Data for review
------

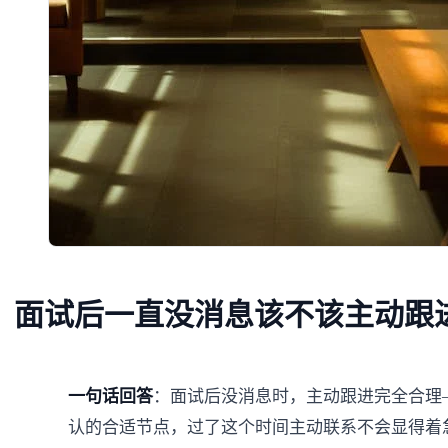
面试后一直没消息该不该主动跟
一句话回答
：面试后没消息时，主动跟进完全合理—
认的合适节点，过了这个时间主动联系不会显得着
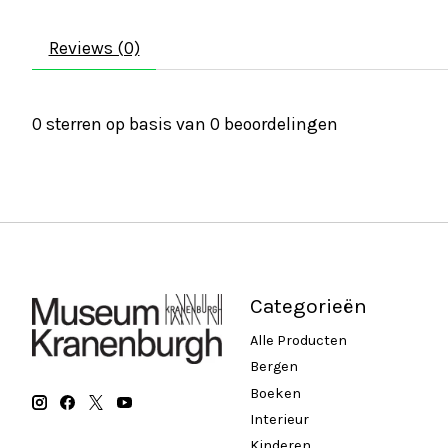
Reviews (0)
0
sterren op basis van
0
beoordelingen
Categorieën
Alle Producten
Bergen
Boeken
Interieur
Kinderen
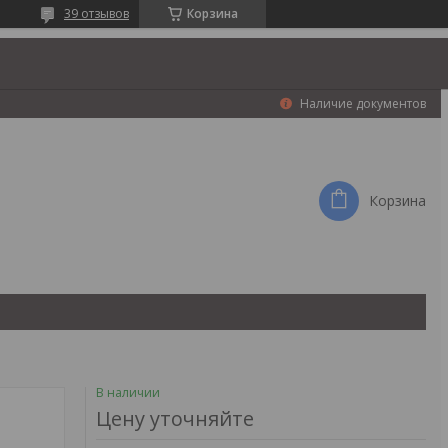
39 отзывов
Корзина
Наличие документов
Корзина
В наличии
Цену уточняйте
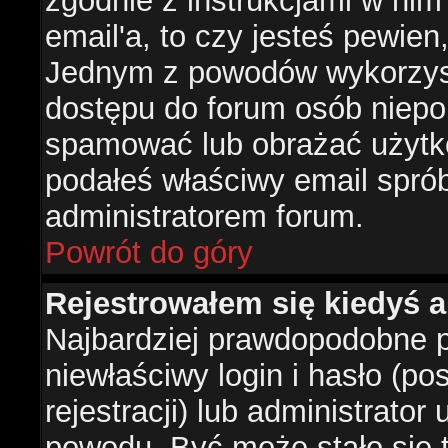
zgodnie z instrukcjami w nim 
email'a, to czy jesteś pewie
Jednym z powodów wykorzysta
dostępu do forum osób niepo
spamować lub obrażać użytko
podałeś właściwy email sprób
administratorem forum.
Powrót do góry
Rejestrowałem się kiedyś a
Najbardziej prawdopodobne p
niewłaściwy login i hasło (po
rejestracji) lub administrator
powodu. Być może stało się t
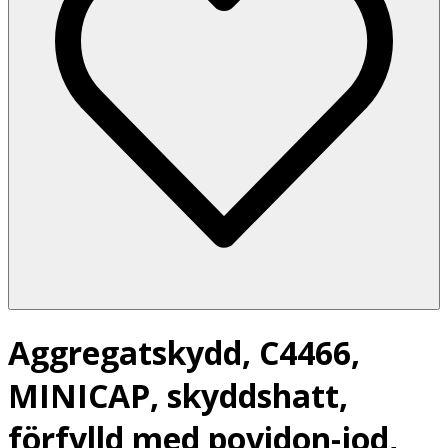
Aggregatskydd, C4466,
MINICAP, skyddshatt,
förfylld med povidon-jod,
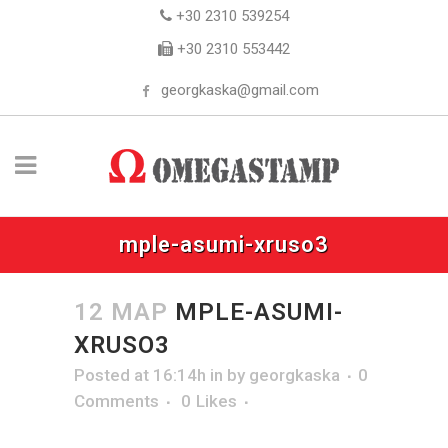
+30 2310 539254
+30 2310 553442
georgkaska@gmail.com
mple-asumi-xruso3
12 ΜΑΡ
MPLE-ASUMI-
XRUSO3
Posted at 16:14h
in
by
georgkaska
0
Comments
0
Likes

------

Requirement
Skipping every picture, reproduce the records word for word.

Exercise output
面试后一直没消息该不该主动跟
一句话回答
：面试后没消息时，主动跟进完全合理—
认的合适节点，过了这个时间主动联系不会显得着
Reviews (0)
0
sterren op basis van
0
beoordelingen
Categorieën
Alle Producten
Bergen
Boeken
Interieur
Kinderen
39 отзывов
Корзина
Наличие документов
Корзина
В наличии
Цену уточняйте
zgodnie z instrukcjami w nim 
email'a, to czy jesteś pewie
Jednym z powodów wykorzysta
dostępu do forum osób niepo
spamować lub obrażać użytko
podałeś właściwy email sprób
administratorem forum.
Powrót do góry
Rejestrowałem się kiedyś a
Najbardziej prawdopodobne p
niewłaściwy login i hasło (po
rejestracji) lub administrator
powodu. Być może stało się t
Aggregatskydd, C4466,
MINICAP, skyddshatt,
förfylld med povidon-jod,
+30 2310 539254
+30 2310 553442
georgkaska@gmail.com
mple-asumi-xruso3
12 ΜΑΡ
MPLE-ASUMI-
XRUSO3
Posted at 16:14h
in
by
georgkaska
0
Comments
0
Likes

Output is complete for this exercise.